È questo un esempio del suo impegno continuativo in opere diffuse in tutto il territorio africano, di un denso percorso professionale che l’ha portato nel tempo a vincere anche altri premi, come il recente Thomas Jefferson Foundatio Medal in Architecture del 2021. Il suo, in estrema sintesi, è un viaggio che continua all’insegna delle risorse locali come fondamento dell’architettura, della razionalità nel coniugare funzionalità, qualità, quotidianità e bellezza.

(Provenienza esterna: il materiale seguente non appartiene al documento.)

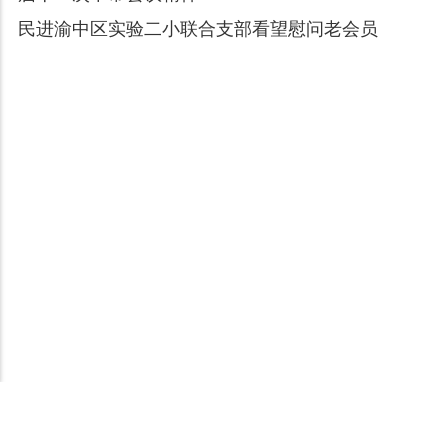
民进渝中区实验二小联合支部看望慰问老会员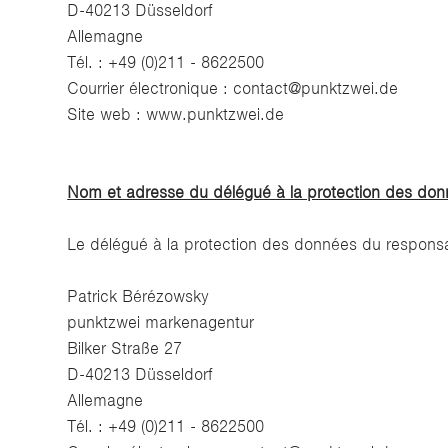
D-40213 Düsseldorf
Allemagne
Tél. : +49 (0)211 - 8622500
Courrier électronique :
contact@punktzwei.de
Site web :
www.punktzwei.de
Nom et adresse du délégué à la protection des do
Le délégué à la protection des données du responsa
Patrick Bérézowsky
punktzwei markenagentur
Bilker Straße 27
D-40213 Düsseldorf
Allemagne
Tél. : +49 (0)211 - 8622500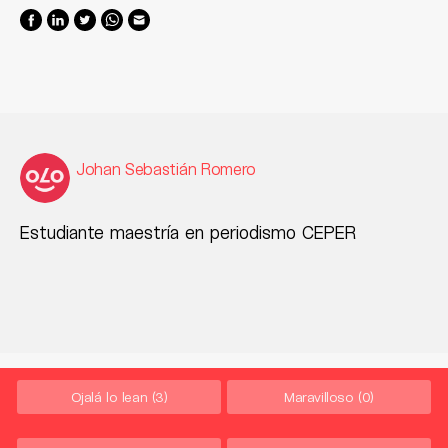
Johan Sebastián Romero
Estudiante maestría en periodismo CEPER
Ojalá lo lean
(3)
Maravilloso
(0)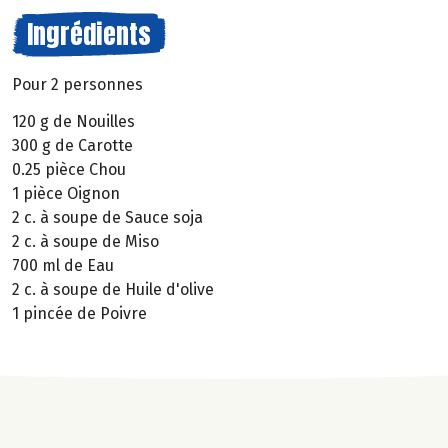
Ingrédients
Pour 2 personnes
120 g de Nouilles
300 g de Carotte
0.25 pièce Chou
1 pièce Oignon
2 c. à soupe de Sauce soja
2 c. à soupe de Miso
700 ml de Eau
2 c. à soupe de Huile d'olive
1 pincée de Poivre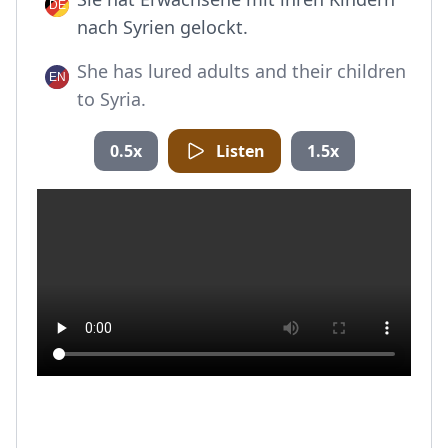
nach Syrien gelockt.
She has lured adults and their children
to Syria.
0.5x
Listen
1.5x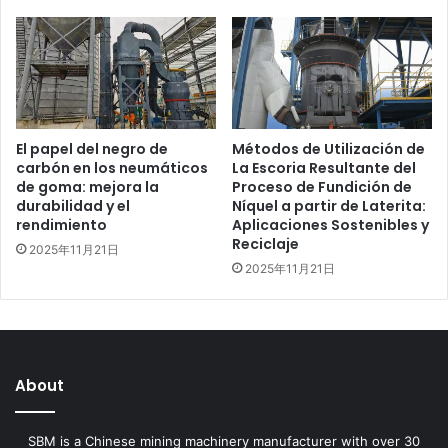
El papel del negro de
Métodos de Utilización de
carbón en los neumáticos
La Escoria Resultante del
de goma: mejora la
Proceso de Fundición de
durabilidad y el
Níquel a partir de Laterita:
rendimiento
Aplicaciones Sostenibles y
Reciclaje
2025年11月21日
2025年11月21日
About
SBM is a Chinese mining machinery manufacturer with over 30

La giuria, composta da Alejandro Aravena (presidente), Barry Bergdoll, Deborah Berke, Stephen Breyer, André Aranha Corrêa do Lago, Kazuyo Sejima, Wang Shu, Benedetta Tagliabue e Manuela Lucá-Dazio in qualità di Executive Director, ha ribadito come l’intero corpus di opere di Francis Kéré sia capace di mostrare «il potere della materialità radicata nel contesto. I suoi edifici, per e con le comunità, appartengono chiaramente a quelle comunità – nella loro creazione, nei loro materiali, nei loro programmi e nei loro caratteri unici. Sono legati al terreno su cui si siedono e alle persone che siedono dentro di loro. Hanno una presenza senza pretese e un impatto modellato dalla grazia. In questo senso Kéré ha sviluppato un vocabolario architettonico ad hoc, altamente performativo ed espressivo: tetti doppi, torri eoliche, illuminazione indiretta, ventilazione trasversale e camere d’ombra (anziché finestre, porte e colonne convenzionali) non solo sono diventate le sue strategie principali, ma hanno effettivamente acquisito lo status di dignità architettonica».
Un messaggio è arrivato anche da parte di Martha Thorne, preside della IE School of Architecture and Design ed Executive Director del Pritzker fino all'anno scorso:
«Francis Kéré, vincitore del 2022, riflette un'evoluzione molto positiva dei premi d'architettura e, in particolare, del premio Pritzker, iniziata alcuni anni fa. L'architettura non può più essere vista come un semplice oggetto nel paesaggio. L'architettura e gli architetti possono e devono essere trasformativi. Francis Keré mostra chiaramente che si può servire tutte le comunità, anche e soprattutto le più bisognose, attraverso un buon design, e sottolinea il suo approccio responsabile verso gli ambienti a tutti i livelli, rispettando l'ambiente naturale globale, il contesto locale e le persone che useranno i suoi edifici. È una voce fresca e necessaria che indica la strada verso il vero ruolo dell'architettura».
Francis Kéré ha vinto dunque il Pritzker Architecture Prize 2022 dopo due edizioni consecutive andate a coppie di architetti, Anne Lacaton and Jean-Philippe Vassal nel 2021 e Yvonne Farrell and Shelley McNamara nel 2020.